Call to Protect Voluntary and Community Sector Funding
The Stormont Executive has been urged to ringfence approximately £15 million to safeguard Northern Ireland's voluntary and community sector from a significant funding cliff-edge expected at the end of this month.
Currently, 64 organisations face the risk of hundreds of job losses as the UK Shared Prosperity Fund (UKSPF) is set to be replaced by the government's new Local Growth Fund in April.
The UKSPF was introduced to replace EU funding that ceased following Brexit. However, the Local Growth Fund will reduce available funding to groups in Northern Ireland from £25 million per year to just over £9 million.
Government Funding Announcement and Calls for Allocation
On Tuesday, the government announced an additional £380 million for public services in Northern Ireland over the next three years.
It will be the responsibility of the executive to determine how these funds are allocated. Organisations such as the Northern Ireland Council for Voluntary Action (NICVA) and Action Mental Health have urged that some of this money be directed towards protecting their ongoing work.

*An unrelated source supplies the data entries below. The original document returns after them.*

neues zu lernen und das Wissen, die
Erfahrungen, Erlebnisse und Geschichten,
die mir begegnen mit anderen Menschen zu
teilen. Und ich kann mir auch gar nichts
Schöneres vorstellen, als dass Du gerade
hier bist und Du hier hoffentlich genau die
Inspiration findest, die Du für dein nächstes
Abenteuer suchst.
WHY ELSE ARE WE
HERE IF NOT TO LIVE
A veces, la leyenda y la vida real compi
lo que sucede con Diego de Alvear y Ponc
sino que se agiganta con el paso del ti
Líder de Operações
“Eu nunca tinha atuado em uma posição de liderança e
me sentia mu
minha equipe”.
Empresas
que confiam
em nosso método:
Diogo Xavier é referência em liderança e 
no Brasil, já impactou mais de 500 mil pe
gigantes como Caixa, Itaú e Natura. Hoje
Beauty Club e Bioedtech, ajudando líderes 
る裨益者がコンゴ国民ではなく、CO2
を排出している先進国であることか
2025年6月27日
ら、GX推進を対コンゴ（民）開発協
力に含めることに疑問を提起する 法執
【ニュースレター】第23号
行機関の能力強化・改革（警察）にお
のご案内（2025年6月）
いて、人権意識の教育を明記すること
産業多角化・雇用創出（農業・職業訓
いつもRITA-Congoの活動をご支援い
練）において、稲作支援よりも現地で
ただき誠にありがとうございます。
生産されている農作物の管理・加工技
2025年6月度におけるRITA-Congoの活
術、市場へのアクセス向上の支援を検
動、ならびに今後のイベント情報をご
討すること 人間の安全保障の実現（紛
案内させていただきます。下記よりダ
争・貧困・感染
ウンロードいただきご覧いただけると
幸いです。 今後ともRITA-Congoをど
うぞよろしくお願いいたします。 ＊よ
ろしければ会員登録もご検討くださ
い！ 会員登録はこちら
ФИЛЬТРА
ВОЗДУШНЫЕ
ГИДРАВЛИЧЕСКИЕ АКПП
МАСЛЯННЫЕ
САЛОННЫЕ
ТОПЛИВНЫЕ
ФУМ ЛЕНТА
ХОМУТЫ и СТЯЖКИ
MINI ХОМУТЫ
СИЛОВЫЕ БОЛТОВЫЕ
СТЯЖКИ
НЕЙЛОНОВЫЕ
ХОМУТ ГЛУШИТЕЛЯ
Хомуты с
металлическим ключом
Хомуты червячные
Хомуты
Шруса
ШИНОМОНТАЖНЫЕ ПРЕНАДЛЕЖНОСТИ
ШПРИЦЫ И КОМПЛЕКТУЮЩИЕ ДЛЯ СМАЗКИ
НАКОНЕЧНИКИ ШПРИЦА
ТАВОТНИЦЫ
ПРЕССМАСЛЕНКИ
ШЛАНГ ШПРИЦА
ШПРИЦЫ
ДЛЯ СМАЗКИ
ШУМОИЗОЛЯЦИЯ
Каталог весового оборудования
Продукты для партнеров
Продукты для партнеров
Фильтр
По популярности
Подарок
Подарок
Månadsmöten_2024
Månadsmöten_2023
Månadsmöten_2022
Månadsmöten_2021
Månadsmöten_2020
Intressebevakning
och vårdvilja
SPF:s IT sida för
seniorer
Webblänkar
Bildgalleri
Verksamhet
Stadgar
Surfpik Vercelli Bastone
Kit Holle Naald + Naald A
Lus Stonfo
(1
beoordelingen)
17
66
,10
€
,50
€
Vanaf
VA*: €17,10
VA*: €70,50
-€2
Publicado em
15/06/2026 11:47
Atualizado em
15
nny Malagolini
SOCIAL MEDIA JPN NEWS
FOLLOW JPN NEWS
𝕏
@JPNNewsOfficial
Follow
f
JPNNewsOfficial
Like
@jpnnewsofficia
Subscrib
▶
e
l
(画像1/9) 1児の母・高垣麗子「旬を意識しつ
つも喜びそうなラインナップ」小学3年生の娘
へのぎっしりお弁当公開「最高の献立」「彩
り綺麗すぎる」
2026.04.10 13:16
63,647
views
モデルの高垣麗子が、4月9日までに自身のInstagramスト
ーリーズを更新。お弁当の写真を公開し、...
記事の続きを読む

Secretary of State Highlights Potential Support
On Wednesday, Secretary of State Hilary Benn also suggested that allocating funds in this manner could help sustain these programmes.

Benn faced criticism from MPs on the Northern Ireland Affairs Committee for not doing enough to protect vulnerable individuals who rely on these services.
He responded by stating that his department has been engaged in discussions for several months regarding the path forward.
"I get entirely that this is an urgent and difficult problem, but given we are where we are as practical politicians - what do we do now to solve the problem and that is what we're working on."
"It seems to me if the executive plays a part, we're putting money in and recognising local growth fund is a very different entity... and if peaceplus can come through maybe we'll be able to find a way forward," he said.
Concerns Raised Over Funding Changes
Ulster Unionist MP Robin Swann questioned the government's decision to alter the allocation method of the funding.
"These organisations have been raising alarm bells since December," he said.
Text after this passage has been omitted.